Ostlund turns up the mischief in the film’s centerpiece, where the guests gather for a luxurious dinner in the middle of a storm at sea. They are served superficial food (compared to the captain’s burger and fries) that turns out to be spoiled, resulting in everyone puking their guts out. Ostlund tilts the camera back and forth in a way that also subconsciously invites the viewer to vomit with them as well, which may account for the promotional barf bags provided at some screenings of the film. As the ship’s toilets back up, the PA system blares out drunken philosophical arguments, and pirates surround the ship, it’s literal Hell for everyone involved.

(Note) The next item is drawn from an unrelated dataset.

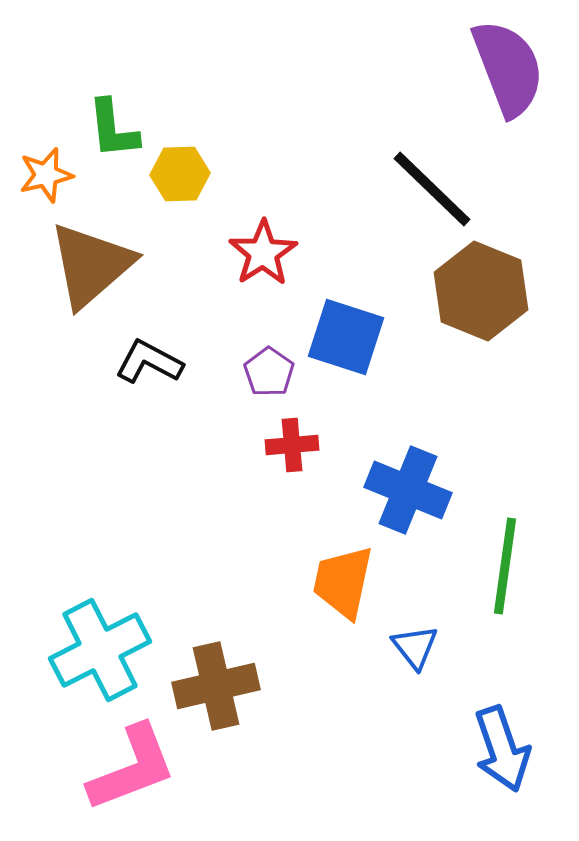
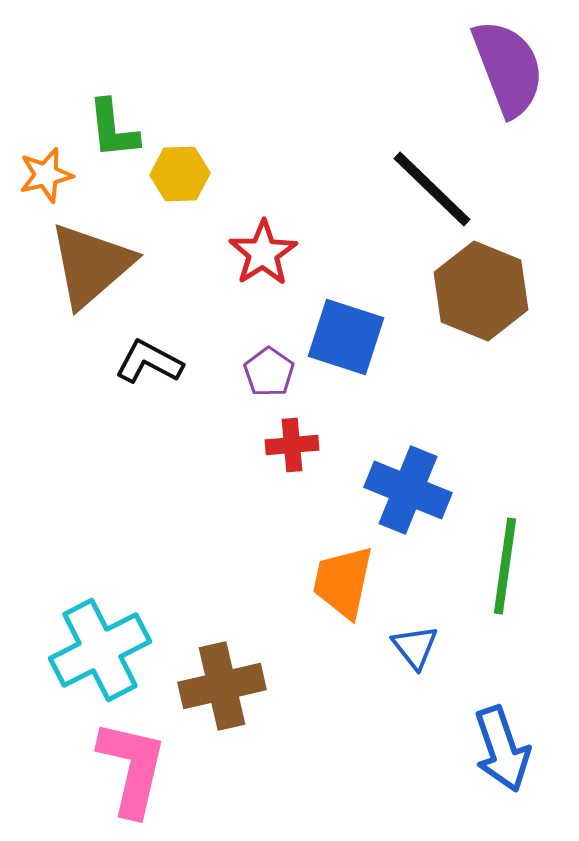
brown cross: moved 6 px right
pink L-shape: rotated 56 degrees counterclockwise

The film’s third section is where everything winds down to a screeching halt. The survivors escape to a seemingly deserted island, where they submit to lowly cleaner Abigail (the scene-stealing Filipina actress Dolly de Leon), who has survival skills they lack. While the last section of the film is initially engaging in terms of depicting how the status quo between the haves and the have nots become upended, it bites off more than it can chew in its alarmingly one-sided hatred for the rich. Of course I want to see these obscenely rich people get their deserved comeuppance, but after a while it becomes clear that Ostlund treats them as concepts rather than richly detailed people.

Still, it’s all in good fun for Ostlund and company, as it’s singularly entertaining as a social satire. I just find it ironic that it won this year’s Palme d’Or, as its arthouse trappings must have entranced the Cannes jurors. Ostlund’s brand of satire feels shallow compared to the likes of Michael Haneke and Lars von Trier, but the way he frames this sense of discomfort feels amusing at the same time; just don’t take it too seriously. “Triangle of Sadness” may state the obvious in a miasma of vomit and feces that seems so juvenile, and yet you can’t look away.

“Triangle of Sadness” is now available in theaters.